The choice of a strategy or combination of strategies depends mainly on the nature of the brand product or service, since the success of any marketing strategy relies on the marketer’s understanding of the preference building and bonding process (Alreck & Settle, 2002).

Positioning & Segmentation

For an effective segmentation and targeting of a firm’s target market, as well as positioning of its products, the marketing strategy needs to answer these questions: How did you get here? Where do you want to go from here? What do you need to do to get there? In providing answers to these questions, positioning plays a key role, which requires that the firm communicate its message in an “over-communicated” society (Ries & Ries, 2001). This refers to the din of marketing and advertising noise that assails the mind of modern-day consumers. In the US alone, the growth of per capita consumption of advertising is placed at $200 yearly. With too many products vying for consumers’ attention, the best way for companies to make their products connect with customers is to first identify a particular audience or market, then choose the medium that fits the message. This message must be based on such attributes of the target market as age, gender, income, civil status, number of family members, housing types, car ownership, hobbies, holiday preferences, and attitudes to the company’s product and its competitors (Lascu & Zinkhian, 2002; Gobe, 2001). The easiest way to get into a consumer’s mind is for P&G’s Scope to be there first, which refers to the first mover advantage in marketing theory (McKenna, 1991).

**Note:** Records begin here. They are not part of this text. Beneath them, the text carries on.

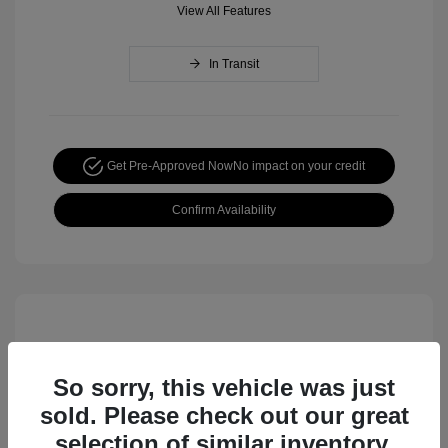
View All Features
In Transit
Get Pre-Approved Now
No impact on your credit
Confirm Availability
So sorry, this vehicle was just
sold. Please check out our great
selection of similar inventory.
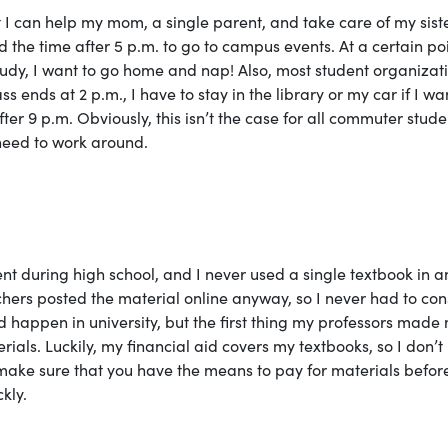
 I can help my mom, a single parent, and take care of my sist
nd the time after 5 p.m. to go to campus events. At a certain poi
 study, I want to go home and nap! Also, most student organizat
ends at 2 p.m., I have to stay in the library or my car if I wa
ter 9 p.m. Obviously, this isn’t the case for all commuter stude
l need to work around.
ment during high school, and I never used a single textbook in a
chers posted the material online anyway, so I never had to con
d happen in university, but the first thing my professors made
rials. Luckily, my financial aid covers my textbooks, so I don’t
 make sure that you have the means to pay for materials befor
kly.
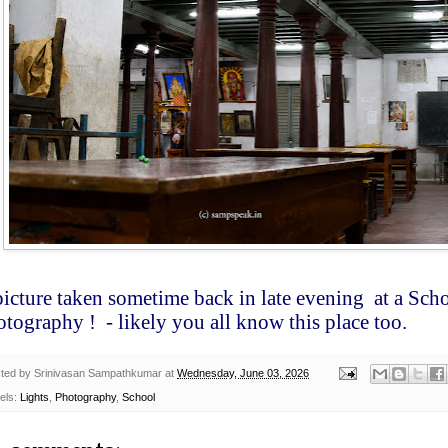
picture taken sometime back in late evening
at a Scho
otography !
- likely you all know this place too.
ted by
Srinivasan Sampathkumar
at
Wednesday, June 03, 2026
els:
Lights
,
Photography
,
School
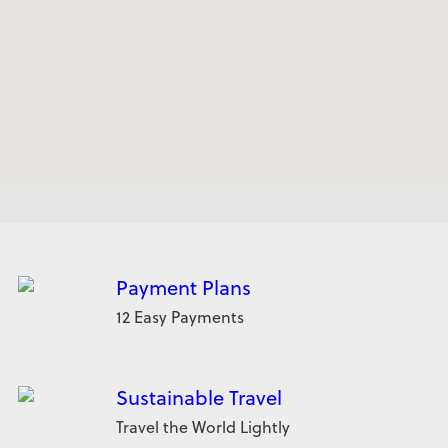
Payment Plans
12 Easy Payments
Sustainable Travel
Travel the World Lightly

It is widely acknowledged in management and marketing circles that every product dies at some point after a successful launch and growth. Thus, product policy helps preserve a company’s profitability as it manages every stage of the product life cycle in a meticulous manner for the purpose of avoiding the “decline” phase common to products brought to market with less attention to such details (Charter & Tischner, 2001; White, 2005). A product policy is also useful to companies with a line of products if it includes an analysis of its product portfolio since this will help decide which article needs to be developed further and which should be abandoned. The product life cycle consists of the market introduction, growth, maturity and decline or stability stages. In the introduction phase, the product manager devises the best strategy in addressing the 4Ps of marketing. After the product launch, the next imperative is to build consumer preference for the brand and increase market share. In the maturity stage, any strong sales growth of a product is expected to decline so management should concentrate on defending the product’s market share in step with maximising profit. In the decline stage, the product manager needs to choose whether to maintain the product, add new features or find new uses. Other options are to reduce cost and offer the product to a niche segment of the market or sell the product to a firm willing to take it.

Conclusion & Recommendations

In marketing positioning, P&G has to decide whether to establish itself as market leader and challenger or follower to the current market leader, and then it positions its products accordingly. There is a need to present Scope as a product different from its competitors, not just in taste and flavour as it is now but also in packaging, price and other aspects. Consumers are shown in studies to be partial to products with unique characteristics. In effect, Scope has to demonstrate more aggressiveness in its marketing campaign. For example, it can create problems for Listerine in a subtle offensive strategy by alluding to the incident in 2007 when the Listerine Agent Cool Blue was ordered recalled from the market because of a harmful ingredient. This is a warfare approach similar to the flanking maneuver, which Scope can use by launching several mouthwash products with other new flavours in a design to outflank the competition.